- _EXERCISE OBJECTIVE_: Output the entries underneath exactly as they are.

# # # # #

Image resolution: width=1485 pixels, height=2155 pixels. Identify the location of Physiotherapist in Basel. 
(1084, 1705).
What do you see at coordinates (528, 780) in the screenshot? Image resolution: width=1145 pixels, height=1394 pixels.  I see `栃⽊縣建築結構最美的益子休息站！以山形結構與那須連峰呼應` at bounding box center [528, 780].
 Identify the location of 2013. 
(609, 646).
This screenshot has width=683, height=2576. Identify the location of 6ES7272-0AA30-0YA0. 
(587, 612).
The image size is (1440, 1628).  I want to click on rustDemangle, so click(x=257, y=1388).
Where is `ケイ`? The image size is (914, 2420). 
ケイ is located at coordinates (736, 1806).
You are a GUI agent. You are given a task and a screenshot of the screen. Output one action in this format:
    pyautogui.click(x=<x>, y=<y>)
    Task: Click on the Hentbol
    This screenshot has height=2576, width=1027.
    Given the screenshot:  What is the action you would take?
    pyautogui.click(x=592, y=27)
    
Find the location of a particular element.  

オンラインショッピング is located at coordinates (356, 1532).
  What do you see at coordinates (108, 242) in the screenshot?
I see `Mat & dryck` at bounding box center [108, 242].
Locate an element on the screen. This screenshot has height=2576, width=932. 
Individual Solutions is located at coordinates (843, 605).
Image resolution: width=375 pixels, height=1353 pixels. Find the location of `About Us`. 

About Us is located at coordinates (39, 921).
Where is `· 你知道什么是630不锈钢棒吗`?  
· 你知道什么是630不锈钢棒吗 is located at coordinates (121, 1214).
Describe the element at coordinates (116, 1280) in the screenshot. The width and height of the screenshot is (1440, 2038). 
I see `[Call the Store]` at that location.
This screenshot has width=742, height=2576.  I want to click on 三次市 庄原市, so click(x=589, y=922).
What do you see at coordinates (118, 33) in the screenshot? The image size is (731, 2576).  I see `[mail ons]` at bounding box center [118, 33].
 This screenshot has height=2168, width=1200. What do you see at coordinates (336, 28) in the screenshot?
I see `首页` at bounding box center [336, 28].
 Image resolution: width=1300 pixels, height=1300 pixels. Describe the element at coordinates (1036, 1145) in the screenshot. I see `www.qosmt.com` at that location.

# # # # #

- _RESULT OF THIS EXERCISE_:
Image resolution: width=1485 pixels, height=2155 pixels. Identify the location of Physiotherapist in Basel. 
(1084, 1705).
What do you see at coordinates (528, 780) in the screenshot? Image resolution: width=1145 pixels, height=1394 pixels.  I see `栃⽊縣建築結構最美的益子休息站！以山形結構與那須連峰呼應` at bounding box center [528, 780].
 Identify the location of 2013. 
(609, 646).
This screenshot has width=683, height=2576. Identify the location of 6ES7272-0AA30-0YA0. 
(587, 612).
The image size is (1440, 1628).  I want to click on rustDemangle, so click(x=257, y=1388).
Where is `ケイ`? The image size is (914, 2420). 
ケイ is located at coordinates (736, 1806).
You are a GUI agent. You are given a task and a screenshot of the screen. Output one action in this format:
    pyautogui.click(x=<x>, y=<y>)
    Task: Click on the Hentbol
    This screenshot has height=2576, width=1027.
    Given the screenshot:  What is the action you would take?
    pyautogui.click(x=592, y=27)
    
Find the location of a particular element.  

オンラインショッピング is located at coordinates (356, 1532).
  What do you see at coordinates (108, 242) in the screenshot?
I see `Mat & dryck` at bounding box center [108, 242].
Locate an element on the screen. This screenshot has height=2576, width=932. 
Individual Solutions is located at coordinates (843, 605).
Image resolution: width=375 pixels, height=1353 pixels. Find the location of `About Us`. 

About Us is located at coordinates (39, 921).
Where is `· 你知道什么是630不锈钢棒吗`?  
· 你知道什么是630不锈钢棒吗 is located at coordinates (121, 1214).
Describe the element at coordinates (116, 1280) in the screenshot. The width and height of the screenshot is (1440, 2038). 
I see `[Call the Store]` at that location.
This screenshot has width=742, height=2576.  I want to click on 三次市 庄原市, so click(x=589, y=922).
What do you see at coordinates (118, 33) in the screenshot? The image size is (731, 2576).  I see `[mail ons]` at bounding box center [118, 33].
 This screenshot has height=2168, width=1200. What do you see at coordinates (336, 28) in the screenshot?
I see `首页` at bounding box center [336, 28].
 Image resolution: width=1300 pixels, height=1300 pixels. Describe the element at coordinates (1036, 1145) in the screenshot. I see `www.qosmt.com` at that location.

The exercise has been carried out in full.